Ia berkata, “Pada suatu hari, Ali bin Abu Thalib datang dari Ashbahan
membawa harta, maka ia membagi harta itu menjadi tujuh bagian. Kemudian ia pun
membagi rotinya menjadi tujuh bagian sebagaimana ia membagi hartanya. Kemudian
mengundi ketujuh anaknya tersebut, siapa pun nama mereka yang keluar, maka akan
mendapatkan bagian untuk pertama kali.”
5. Kebijakannya
Sudah diketahui bahwa Ali bin Abu Thalib memiliki sikap yang tegar dan kuat pendirian dalam membela kebenaran. Setelah dipilih menjadi khalifah, ia cepat mengambil tindakan dengan segera mengambil perintah yang menunjukkan ketegasan sikapnya, di antaranya:
a. Memecat beberapa gubernur yang
pernah diangkat oleh Utsman bin Affan yang berasal dari Bani Umayah. Sebab,
menurut ijtihad Ali bin Abu Thalib mereka adalah penyebab terjadinya fitnah dan
kerusuhan.
b. Mengembalikan tanah-tanah dan hibah
dalam jumlah yang sangat besar kepada para pemilik tanah sebelumnya.
6. Sikapnya kepada Musuh
Akhlak
Ali bin Abu Thalib sangat luas, sampai-sampai mencakup pada orang-orang yang
sangat memusuhinya, bahkan yang sangat membahayakannya sekalipun, yaitu
Abdurrahman bin Muljam yang telah menikamnya. Amirul mukminin telah
memerintahkan kepada anaknya untuk berbuat baik kepadanya, memberikan makanan
dan minuman yang baik serta tidak memotong mayatnya jika dihukum mati.

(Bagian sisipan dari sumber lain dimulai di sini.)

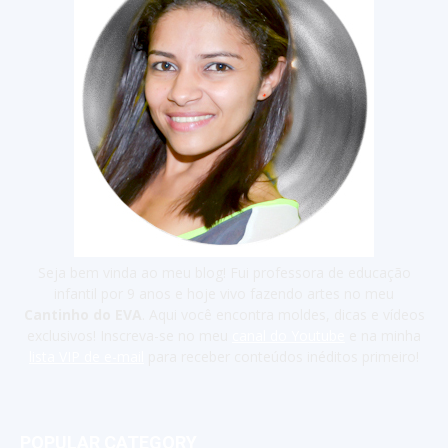
Seja bem vinda ao meu blog! Fui professora de educação
infantil por 9 anos e hoje vivo fazendo artes no meu
Cantinho do EVA
. Aqui você encontra moldes, dicas e vídeos
exclusivos! Inscreva-se no meu
canal do Youtube
e na minha
lista VIP de e-mail
para receber conteúdos inéditos primeiro!
POPULAR CATEGORY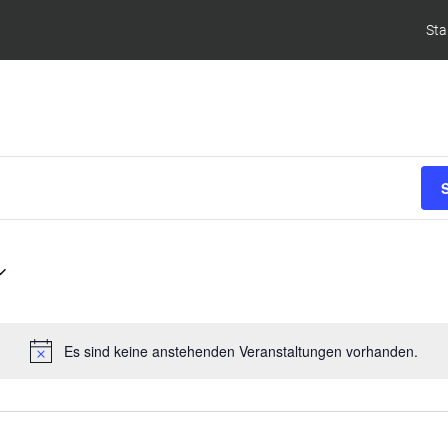
Sta
Es sind keine anstehenden Veranstaltungen vorhanden.
Hinweis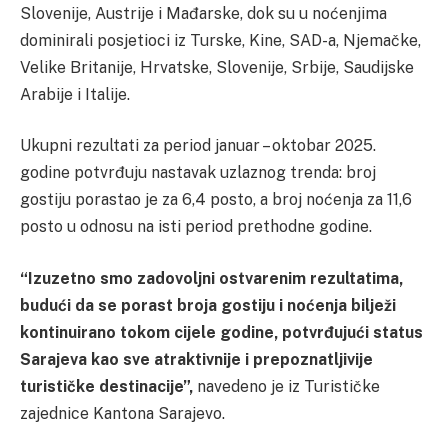
Slovenije, Austrije i Mađarske, dok su u noćenjima
dominirali posjetioci iz Turske, Kine, SAD-a, Njemačke,
Velike Britanije, Hrvatske, Slovenije, Srbije, Saudijske
Arabije i Italije.
Ukupni rezultati za period januar – oktobar 2025.
godine potvrđuju nastavak uzlaznog trenda: broj
gostiju porastao je za 6,4 posto, a broj noćenja za 11,6
posto u odnosu na isti period prethodne godine.
“Izuzetno smo zadovoljni ostvarenim rezultatima,
budući da se porast broja gostiju i noćenja bilježi
kontinuirano tokom cijele godine, potvrđujući status
Sarajeva kao sve atraktivnije i prepoznatljivije
turističke destinacije”,
navedeno je iz Turističke
zajednice Kantona Sarajevo.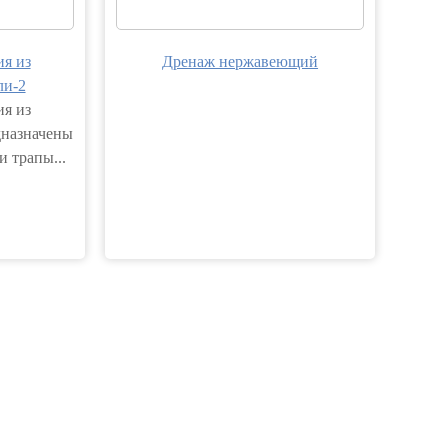
я из
Дренаж нержавеющий
ли-2
я из
дназначены
и трапы...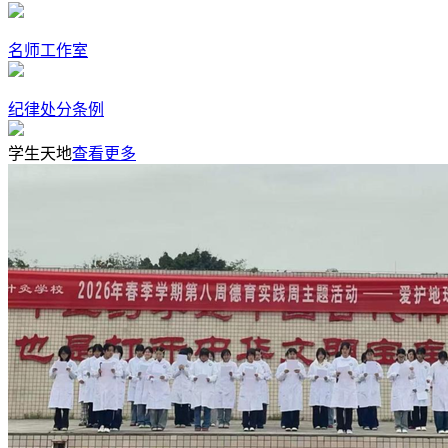
名师工作室
纪律处分条例
学生天地
查看更多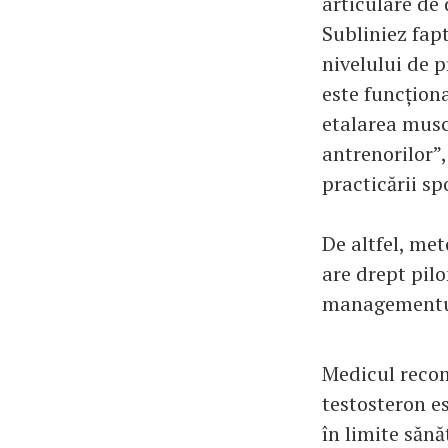
articulare de 
Subliniez fapt
nivelului de p
este funcțion
etalarea musc
antrenorilor”,
practicării sp
De altfel, me
are drept pilo
managementul s
Medicul recoma
testosteron e
în limite sănă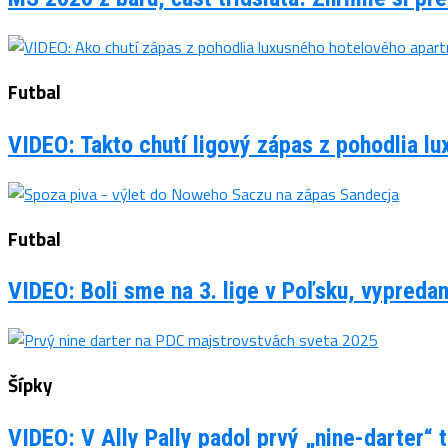
Futbal
VIDEO: Takto chutí ligový zápas z pohodlia 
Futbal
VIDEO: Boli sme na 3. lige v Poľsku, vypreda
Šípky
VIDEO: V Ally Pally padol prvý „nine-darter“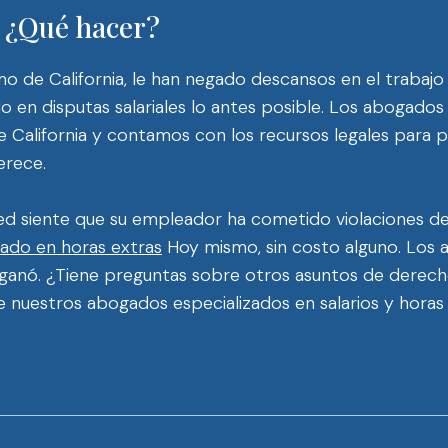
? ¿Qué hacer?
nimo de California, le han negado descansos en el trabajo
 en disputas salariales lo antes posible. Los abogados
e California y contamos con los recursos legales para
erece.
ed siente que su empleador ha cometido violaciones de 
ado en horas extras
Hoy mismo, sin costo alguno. Los 
e ganó. ¿Tiene preguntas sobre otros asuntos de derec
 nuestros abogados especializados en salarios y horas l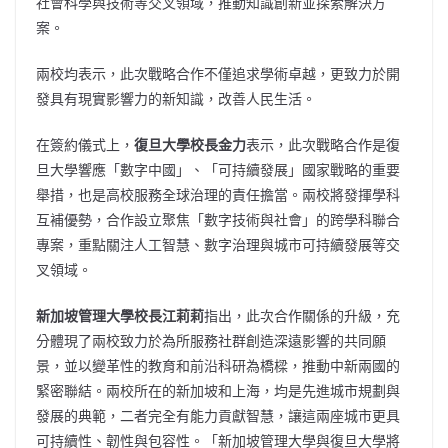
社會科學與技術等交叉領域，推動知識創新並探索解決方
案。
兩校均表示，此次戰略合作不僅追求學術卓越，更致力於開
發具有現實影響力的新知識，改善人民生活。
在簽約儀式上，
復旦大學校長金力
表示，此次戰略合作是復
旦大學響應
「
數字中國
」
、
「
可持續發展
」
國家戰略的重要
舉措，也是高校服務全球治理的責任擔當。兩校將發揮學科
互補優勢，合作設立聚焦
「
數字技術與社會
」
的跨學科聯合
專案，重點關注人工智慧、數字治理與城市可持續發展等交
叉領域。
新加坡管理大學校長江莉莉
指出，此次合作關係的升級，充
分體現了兩校致力於為所服務社群創造深遠影響的共同願
景，並以變革性的教育和前沿科研為橋樑，推動中新兩國的
緊密聯結。兩校所在的新加坡和上海，均是先進城市規劃與
發展的典範，二者完全有能力貢獻智慧，讓這兩座城市更具
可持續性、韌性與包容性。
「
新加坡管理大學與復旦大學將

Ia mengatakan kepada mereka tentang Abdurrahman bin Muljam. “Sesungguhnya ia
adalah tawanan, maka baguskanlah jamuannya dan muliakanlah tempatnya. Jika aku
hidup, maka aku akan membunuhnya atau memaafkannya. Jika aku mati, maka bunuhlah
ia dan janganlah kalian melampaui batas, karena sesungguhnya Allah tidak
menyukai orang-orang yeng melampaui batas.” (HR. Ahmad)
Ali adalah seorang sahabat yang dikaruniai oleh Allah berupa ilmu yang luas dan
pendalaman yang mendalam. Abu Sa’id Al-Khudri berkata bahwa ia pernah mendengar
Umar bin Al-Khattab bertanya kepada Ali tentang sesuatu hal. Setelah dijawab
oleh Ali, maka Umar berkata, “Aku berlindung kepada Allah dari hidup di
tengah-tengah suatu kaum yang engkau tidak berada di situ, wahai Abu Hasan
(Ali).”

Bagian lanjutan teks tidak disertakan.